Data items

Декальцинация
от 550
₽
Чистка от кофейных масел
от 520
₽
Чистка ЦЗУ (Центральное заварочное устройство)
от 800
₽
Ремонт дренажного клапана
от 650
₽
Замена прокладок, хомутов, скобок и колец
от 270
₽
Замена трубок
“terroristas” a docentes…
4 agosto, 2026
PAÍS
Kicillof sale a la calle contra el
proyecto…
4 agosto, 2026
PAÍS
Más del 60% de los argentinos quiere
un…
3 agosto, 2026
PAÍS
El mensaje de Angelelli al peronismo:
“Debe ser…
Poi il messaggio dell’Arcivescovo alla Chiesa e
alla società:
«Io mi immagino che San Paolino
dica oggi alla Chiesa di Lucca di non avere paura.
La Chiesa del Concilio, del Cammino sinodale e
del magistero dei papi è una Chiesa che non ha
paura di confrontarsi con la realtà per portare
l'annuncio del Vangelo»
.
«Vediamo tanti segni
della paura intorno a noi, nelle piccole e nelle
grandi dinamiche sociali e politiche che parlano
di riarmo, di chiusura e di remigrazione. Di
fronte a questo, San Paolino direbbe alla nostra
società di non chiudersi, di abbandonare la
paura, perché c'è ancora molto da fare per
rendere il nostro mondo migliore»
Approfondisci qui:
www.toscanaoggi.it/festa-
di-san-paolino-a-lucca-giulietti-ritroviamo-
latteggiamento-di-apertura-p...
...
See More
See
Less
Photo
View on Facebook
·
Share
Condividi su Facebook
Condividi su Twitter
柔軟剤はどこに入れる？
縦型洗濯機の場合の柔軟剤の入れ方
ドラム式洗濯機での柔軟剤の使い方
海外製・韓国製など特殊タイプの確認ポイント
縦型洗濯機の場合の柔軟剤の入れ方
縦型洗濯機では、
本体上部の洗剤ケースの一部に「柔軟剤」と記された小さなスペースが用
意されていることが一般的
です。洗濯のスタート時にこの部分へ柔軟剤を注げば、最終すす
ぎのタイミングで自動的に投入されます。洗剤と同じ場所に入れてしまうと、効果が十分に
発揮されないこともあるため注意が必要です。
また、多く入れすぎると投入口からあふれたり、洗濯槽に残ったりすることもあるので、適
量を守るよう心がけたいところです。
* * *
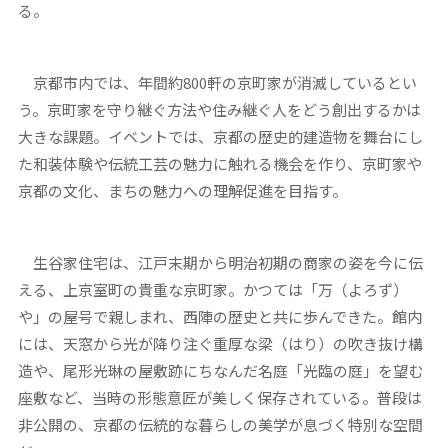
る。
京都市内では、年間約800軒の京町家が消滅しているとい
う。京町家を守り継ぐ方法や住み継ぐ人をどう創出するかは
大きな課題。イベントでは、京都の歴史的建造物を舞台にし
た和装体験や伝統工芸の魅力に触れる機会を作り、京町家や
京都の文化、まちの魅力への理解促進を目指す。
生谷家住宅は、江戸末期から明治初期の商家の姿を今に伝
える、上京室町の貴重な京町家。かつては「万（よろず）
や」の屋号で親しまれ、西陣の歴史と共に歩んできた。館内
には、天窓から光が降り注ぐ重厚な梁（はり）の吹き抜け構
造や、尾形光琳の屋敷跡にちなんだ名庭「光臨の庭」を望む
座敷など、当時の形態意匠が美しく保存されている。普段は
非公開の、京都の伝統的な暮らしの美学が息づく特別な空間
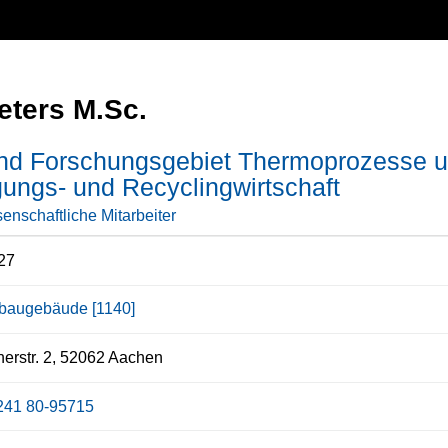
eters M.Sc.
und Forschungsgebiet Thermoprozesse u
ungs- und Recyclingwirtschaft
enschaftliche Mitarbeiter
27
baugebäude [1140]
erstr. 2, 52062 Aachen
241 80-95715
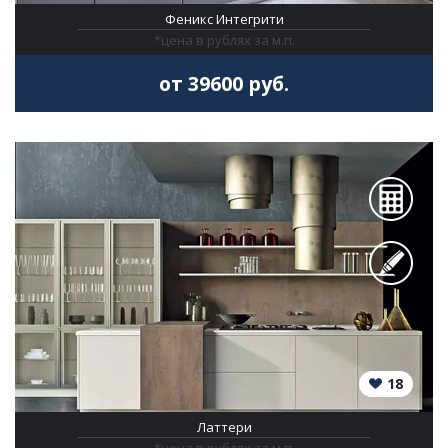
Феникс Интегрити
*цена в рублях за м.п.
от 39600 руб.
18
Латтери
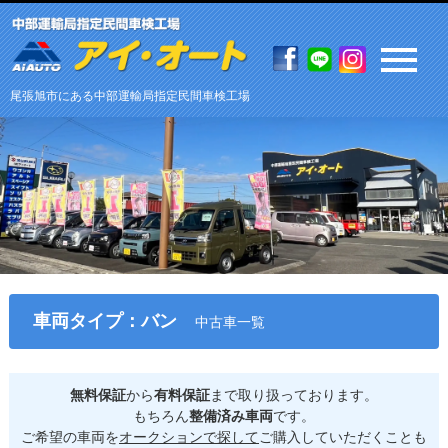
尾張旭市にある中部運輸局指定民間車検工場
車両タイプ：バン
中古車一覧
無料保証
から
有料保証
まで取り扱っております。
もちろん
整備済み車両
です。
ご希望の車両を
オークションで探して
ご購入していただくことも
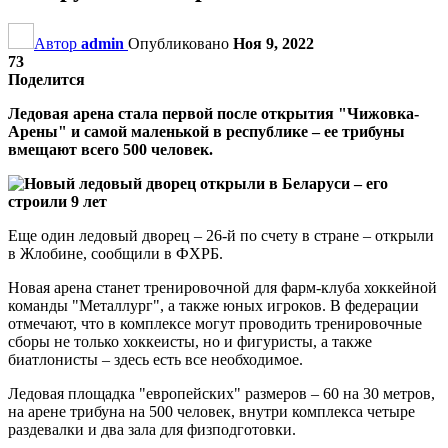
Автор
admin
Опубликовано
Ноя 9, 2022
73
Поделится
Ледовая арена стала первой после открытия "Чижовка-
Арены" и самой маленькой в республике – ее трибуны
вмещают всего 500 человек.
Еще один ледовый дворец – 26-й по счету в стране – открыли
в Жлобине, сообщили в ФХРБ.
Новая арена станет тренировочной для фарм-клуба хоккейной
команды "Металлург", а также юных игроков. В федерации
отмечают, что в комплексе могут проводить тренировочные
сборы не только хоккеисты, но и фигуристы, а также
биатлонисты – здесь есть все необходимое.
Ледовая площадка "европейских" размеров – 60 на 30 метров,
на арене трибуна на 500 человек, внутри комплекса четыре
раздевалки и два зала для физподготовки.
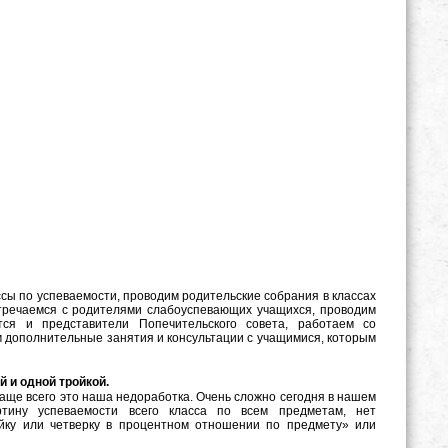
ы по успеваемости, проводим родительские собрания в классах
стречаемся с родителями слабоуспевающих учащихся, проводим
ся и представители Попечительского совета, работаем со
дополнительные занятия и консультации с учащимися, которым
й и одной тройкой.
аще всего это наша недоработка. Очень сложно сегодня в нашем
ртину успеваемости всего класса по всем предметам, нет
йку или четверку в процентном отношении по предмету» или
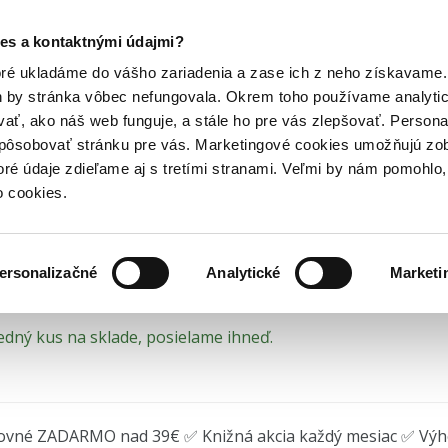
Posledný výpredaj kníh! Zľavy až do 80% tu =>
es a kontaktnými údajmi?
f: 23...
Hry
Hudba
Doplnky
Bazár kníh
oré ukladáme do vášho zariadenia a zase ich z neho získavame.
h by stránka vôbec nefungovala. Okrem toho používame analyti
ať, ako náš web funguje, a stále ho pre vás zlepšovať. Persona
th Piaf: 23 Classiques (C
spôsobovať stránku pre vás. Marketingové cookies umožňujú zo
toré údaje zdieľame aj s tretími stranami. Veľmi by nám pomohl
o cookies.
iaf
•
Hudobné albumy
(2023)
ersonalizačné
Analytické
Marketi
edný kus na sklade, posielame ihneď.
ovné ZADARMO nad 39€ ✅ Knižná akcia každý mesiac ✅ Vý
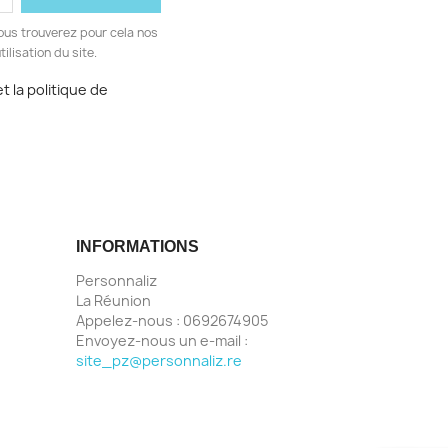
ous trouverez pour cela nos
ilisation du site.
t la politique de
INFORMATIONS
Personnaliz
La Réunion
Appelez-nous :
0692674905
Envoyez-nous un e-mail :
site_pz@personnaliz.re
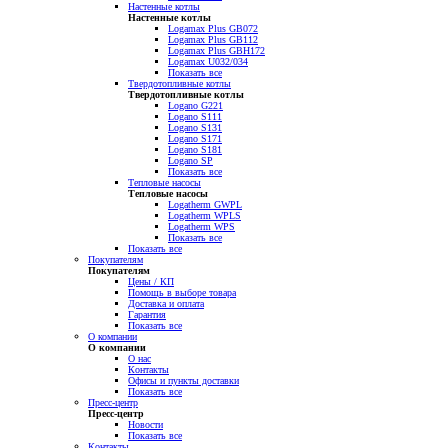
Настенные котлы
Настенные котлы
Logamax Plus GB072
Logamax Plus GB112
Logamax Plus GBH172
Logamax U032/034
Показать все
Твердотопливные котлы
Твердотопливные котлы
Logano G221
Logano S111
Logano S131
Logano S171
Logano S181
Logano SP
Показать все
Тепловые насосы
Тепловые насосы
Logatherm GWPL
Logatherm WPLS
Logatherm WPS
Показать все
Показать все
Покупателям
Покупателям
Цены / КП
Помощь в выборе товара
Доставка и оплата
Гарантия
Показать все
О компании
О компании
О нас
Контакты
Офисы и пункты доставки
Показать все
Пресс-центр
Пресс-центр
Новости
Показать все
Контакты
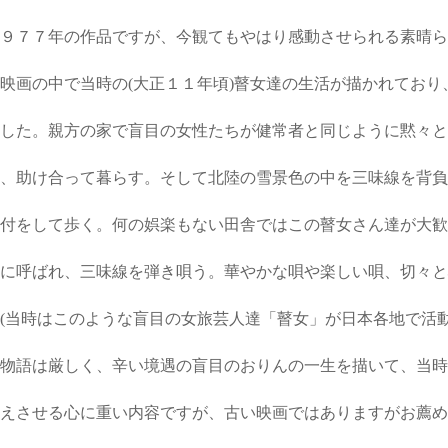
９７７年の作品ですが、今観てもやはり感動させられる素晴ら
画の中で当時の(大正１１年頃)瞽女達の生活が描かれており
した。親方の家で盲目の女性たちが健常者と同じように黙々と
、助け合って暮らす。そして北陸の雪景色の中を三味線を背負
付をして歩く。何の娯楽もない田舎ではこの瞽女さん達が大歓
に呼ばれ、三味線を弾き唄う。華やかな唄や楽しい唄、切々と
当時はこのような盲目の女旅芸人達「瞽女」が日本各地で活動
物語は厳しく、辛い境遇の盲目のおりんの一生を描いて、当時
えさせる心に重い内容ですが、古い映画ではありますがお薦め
---
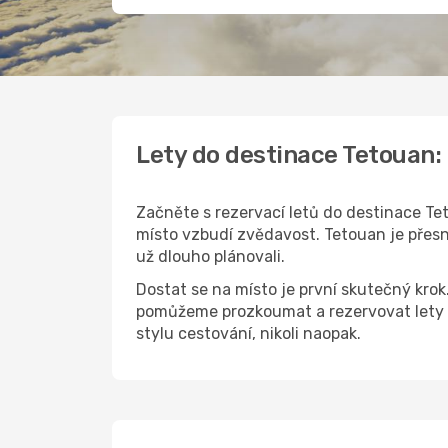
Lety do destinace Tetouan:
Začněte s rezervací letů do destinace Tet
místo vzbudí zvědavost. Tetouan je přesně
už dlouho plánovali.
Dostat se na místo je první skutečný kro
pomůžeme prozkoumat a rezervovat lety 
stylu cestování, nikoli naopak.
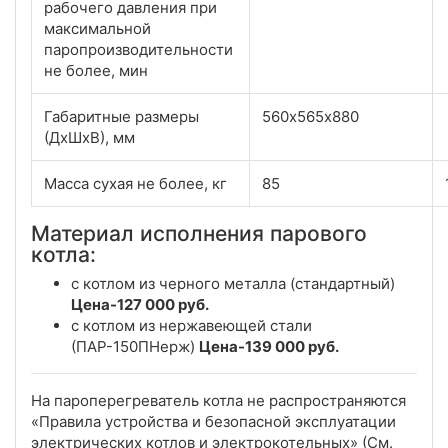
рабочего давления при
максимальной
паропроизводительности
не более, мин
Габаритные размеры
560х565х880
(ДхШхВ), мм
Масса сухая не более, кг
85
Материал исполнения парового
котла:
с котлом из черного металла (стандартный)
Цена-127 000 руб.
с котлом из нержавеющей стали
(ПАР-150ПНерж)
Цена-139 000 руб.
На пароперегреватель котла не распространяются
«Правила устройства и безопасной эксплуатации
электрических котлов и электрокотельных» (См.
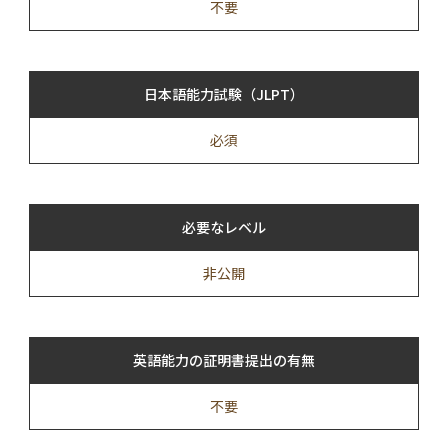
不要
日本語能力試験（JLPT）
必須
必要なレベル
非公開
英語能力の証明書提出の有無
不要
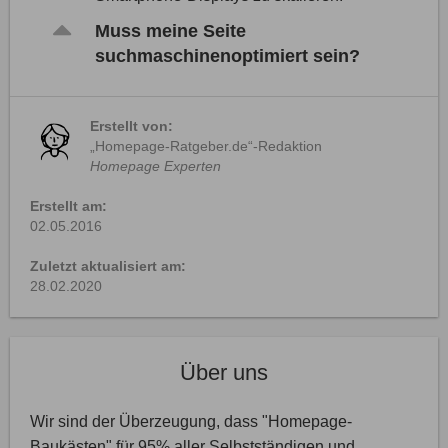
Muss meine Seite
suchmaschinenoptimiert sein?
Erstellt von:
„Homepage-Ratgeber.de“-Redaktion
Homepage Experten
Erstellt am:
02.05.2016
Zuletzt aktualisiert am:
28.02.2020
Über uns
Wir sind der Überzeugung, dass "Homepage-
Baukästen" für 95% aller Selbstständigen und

● **Your assignment**
Reproduce the entries above exactly, but only the lines between the line holding "Декальцинация" and the line holding "また、多く入れすぎると投入口", inclusive.

● **Exercise solution**
Декальцинация
от 550
₽
Чистка от кофейных масел
от 520
₽
Чистка ЦЗУ (Центральное заварочное устройство)
от 800
₽
Ремонт дренажного клапана
от 650
₽
Замена прокладок, хомутов, скобок и колец
от 270
₽
Замена трубок
“terroristas” a docentes…
4 agosto, 2026
PAÍS
Kicillof sale a la calle contra el
proyecto…
4 agosto, 2026
PAÍS
Más del 60% de los argentinos quiere
un…
3 agosto, 2026
PAÍS
El mensaje de Angelelli al peronismo:
“Debe ser…
Poi il messaggio dell’Arcivescovo alla Chiesa e
alla società:
«Io mi immagino che San Paolino
dica oggi alla Chiesa di Lucca di non avere paura.
La Chiesa del Concilio, del Cammino sinodale e
del magistero dei papi è una Chiesa che non ha
paura di confrontarsi con la realtà per portare
l'annuncio del Vangelo»
.
«Vediamo tanti segni
della paura intorno a noi, nelle piccole e nelle
grandi dinamiche sociali e politiche che parlano
di riarmo, di chiusura e di remigrazione. Di
fronte a questo, San Paolino direbbe alla nostra
società di non chiudersi, di abbandonare la
paura, perché c'è ancora molto da fare per
rendere il nostro mondo migliore»
Approfondisci qui:
www.toscanaoggi.it/festa-
di-san-paolino-a-lucca-giulietti-ritroviamo-
latteggiamento-di-apertura-p...
...
See More
See
Less
Photo
View on Facebook
·
Share
Condividi su Facebook
Condividi su Twitter
柔軟剤はどこに入れる？
縦型洗濯機の場合の柔軟剤の入れ方
ドラム式洗濯機での柔軟剤の使い方
海外製・韓国製など特殊タイプの確認ポイント
縦型洗濯機の場合の柔軟剤の入れ方
縦型洗濯機では、
本体上部の洗剤ケースの一部に「柔軟剤」と記された小さなスペースが用
意されていることが一般的
です。洗濯のスタート時にこの部分へ柔軟剤を注げば、最終すす
ぎのタイミングで自動的に投入されます。洗剤と同じ場所に入れてしまうと、効果が十分に
発揮されないこともあるため注意が必要です。
また、多く入れすぎると投入口からあふれたり、洗濯槽に残ったりすることもあるので、適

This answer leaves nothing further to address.